# 1897 Comet Wood Frame



## oldy57 (Jan 26, 2015)

Here is the story on how I got this.  I heard about it maybe 20-25 years ago. The guy contacted me asking for parts. I had nothing and knew nothing about them. I did some research and found out what he had. I never contacted him again. 2 weeks ago I saw on Copake there was a ladies bike that sold for 28grand or around there. It got me thinking I should find his number and call him to see if he is still alive and has the frame. I called and his daughter answered and said her dad had a stroke and is in a home as he is not capable of doing anything. I asked if he still had the frame and she said her brother had it and he would call me. Wednesday he called. I went right over to see it. The father gave it to his son 10 years ago and the son never did anything with it. He said I could buy it along with a few newer parts. It was a good deal. (I have a letter to the son when the father gave him the frame with the info he had including the original owners name, a Doctor) The frame was taken apart between 1970 and 74 and the metal was nickel plated. The wood was cleaned up and stained. The person who did this broke or threw out all the original bolts. They are not correct from what another collector says, he has 2 of these bikes.  I think it is a rare find and I love it. My plan is to leave it as is and it will be a wall hanger for now. I don't have any other parts for it.


----------



## oldy57 (Jan 26, 2015)

More pics


----------



## Jeff54 (Jan 26, 2015)

That's Nice oldy.. and the bolts, they look period but the nuts, they'd be square.. don't know how somebody could break the square nuts and not the bolts though.


----------



## David Brown (Jan 27, 2015)

Nice Comet frame you have there, nice find . Been on my wish list a long time. i have  a 1896 comet but not a wood frame. Have had it a long time it is mostly original and up and ridable .  I did have some head badge decals made for it using  Comet cabinet card for a pattern . When I got the bike you could just make out the badge and  friend had cabinet card with same head badge on it so used that for a pattern and it matched up perfect with what was on the bike.  I still have  lots of the badges as it cost just as much to make 1 as 50. i do have a friend that has a couple of those bikes and wonder if it is the same person you know.  Get back to me at bikehike@rogers.com if you like.
Dave


----------



## rustNspokes (Jan 27, 2015)

That is one unique and beautiful frame. Never seen one like that before.


----------



## syclesavage (Jan 27, 2015)

Hey Old57 any good machine shop/machinist could make all those bolts all of them for that bike, don't EVER give up on trying to put it back on the road.


----------



## scrubbinrims (Jan 27, 2015)

oldy57 said:


> My plan is to leave it as is and it will be a wall hanger for now. I don't have any other parts for it.

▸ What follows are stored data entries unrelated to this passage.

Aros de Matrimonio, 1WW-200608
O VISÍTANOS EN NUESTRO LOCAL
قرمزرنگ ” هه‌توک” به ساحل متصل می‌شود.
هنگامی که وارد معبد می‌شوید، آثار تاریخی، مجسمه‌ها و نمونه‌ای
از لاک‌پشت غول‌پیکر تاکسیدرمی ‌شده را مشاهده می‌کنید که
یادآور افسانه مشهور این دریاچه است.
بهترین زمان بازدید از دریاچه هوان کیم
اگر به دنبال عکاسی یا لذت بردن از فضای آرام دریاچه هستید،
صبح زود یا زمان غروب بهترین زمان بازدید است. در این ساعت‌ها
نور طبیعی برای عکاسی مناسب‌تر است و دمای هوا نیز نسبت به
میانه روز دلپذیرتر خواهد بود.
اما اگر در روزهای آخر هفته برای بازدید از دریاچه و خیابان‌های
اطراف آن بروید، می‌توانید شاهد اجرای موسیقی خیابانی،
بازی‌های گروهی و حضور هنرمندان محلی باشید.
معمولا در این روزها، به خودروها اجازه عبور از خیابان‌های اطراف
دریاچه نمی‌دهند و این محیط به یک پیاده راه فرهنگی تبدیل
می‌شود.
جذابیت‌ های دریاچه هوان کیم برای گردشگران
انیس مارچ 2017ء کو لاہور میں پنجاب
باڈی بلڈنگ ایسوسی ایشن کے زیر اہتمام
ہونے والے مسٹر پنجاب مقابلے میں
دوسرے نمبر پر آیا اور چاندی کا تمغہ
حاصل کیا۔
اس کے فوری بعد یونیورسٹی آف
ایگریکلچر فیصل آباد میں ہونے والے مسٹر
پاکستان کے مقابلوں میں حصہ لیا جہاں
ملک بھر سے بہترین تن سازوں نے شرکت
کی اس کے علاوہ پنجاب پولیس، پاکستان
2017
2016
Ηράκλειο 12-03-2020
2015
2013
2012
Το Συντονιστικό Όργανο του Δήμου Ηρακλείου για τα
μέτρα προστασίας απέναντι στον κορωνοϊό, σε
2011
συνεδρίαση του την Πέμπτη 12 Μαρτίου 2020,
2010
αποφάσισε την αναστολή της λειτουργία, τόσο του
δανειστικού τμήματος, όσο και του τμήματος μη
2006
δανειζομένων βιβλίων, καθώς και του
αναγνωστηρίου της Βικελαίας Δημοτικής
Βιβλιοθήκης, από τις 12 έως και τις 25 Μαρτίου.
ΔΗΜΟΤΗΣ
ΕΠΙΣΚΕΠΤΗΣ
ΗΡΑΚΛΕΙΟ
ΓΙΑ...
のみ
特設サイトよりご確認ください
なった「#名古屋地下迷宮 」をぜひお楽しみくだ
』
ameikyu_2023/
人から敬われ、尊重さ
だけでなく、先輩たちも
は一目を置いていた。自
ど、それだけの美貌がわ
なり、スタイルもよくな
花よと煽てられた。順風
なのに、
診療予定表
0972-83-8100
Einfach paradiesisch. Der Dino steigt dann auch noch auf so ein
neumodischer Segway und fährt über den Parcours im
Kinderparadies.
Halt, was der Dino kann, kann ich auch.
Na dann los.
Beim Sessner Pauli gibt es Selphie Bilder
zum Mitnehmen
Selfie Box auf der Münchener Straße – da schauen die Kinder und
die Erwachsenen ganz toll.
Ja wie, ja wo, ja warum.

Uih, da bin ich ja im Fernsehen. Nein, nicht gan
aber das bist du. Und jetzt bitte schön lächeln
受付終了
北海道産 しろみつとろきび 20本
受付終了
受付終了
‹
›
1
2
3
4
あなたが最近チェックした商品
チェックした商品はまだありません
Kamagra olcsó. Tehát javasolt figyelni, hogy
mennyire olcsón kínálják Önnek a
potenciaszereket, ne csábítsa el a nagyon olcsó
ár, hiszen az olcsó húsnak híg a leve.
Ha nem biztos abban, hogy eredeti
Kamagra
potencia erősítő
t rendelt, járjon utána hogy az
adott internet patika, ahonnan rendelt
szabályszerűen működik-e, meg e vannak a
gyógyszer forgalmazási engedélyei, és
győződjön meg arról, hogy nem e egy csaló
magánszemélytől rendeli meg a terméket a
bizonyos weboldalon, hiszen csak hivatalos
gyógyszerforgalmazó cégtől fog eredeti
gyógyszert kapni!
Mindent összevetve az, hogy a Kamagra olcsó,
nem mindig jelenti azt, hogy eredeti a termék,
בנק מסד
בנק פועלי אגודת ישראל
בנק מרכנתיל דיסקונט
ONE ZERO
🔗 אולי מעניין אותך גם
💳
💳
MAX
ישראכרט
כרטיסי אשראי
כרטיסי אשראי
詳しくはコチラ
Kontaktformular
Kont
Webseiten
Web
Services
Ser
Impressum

It could be the coolest and most expensive drying or quilt rack of all time...
Chris


----------



## oldy57 (Jan 27, 2015)

I will look at getting the square head nuts for it someday. It is missing a few bolts, will get them also. The bolts on it now will stay as they look period to me. I will search for the correct parts but won't loose sleep if I don't find anything. I would love to see it riding again. I do have some wood clincher rims that would work, also a pair of NOS Lobdell rims coming to me soon.


----------



## sam (Jan 27, 2015)

Sq nuts are not too hard to find. Is it missing a wooden spacer near the Bb where the bolt is also missing?


----------



## oldy57 (Jan 27, 2015)

Sam you are right it is missing 1 spacer and the bolt. Sq nuts are available at some old shops here. I will find some sometime.


----------



## gben (Jan 30, 2015)

Thanks for all the nice photos.


----------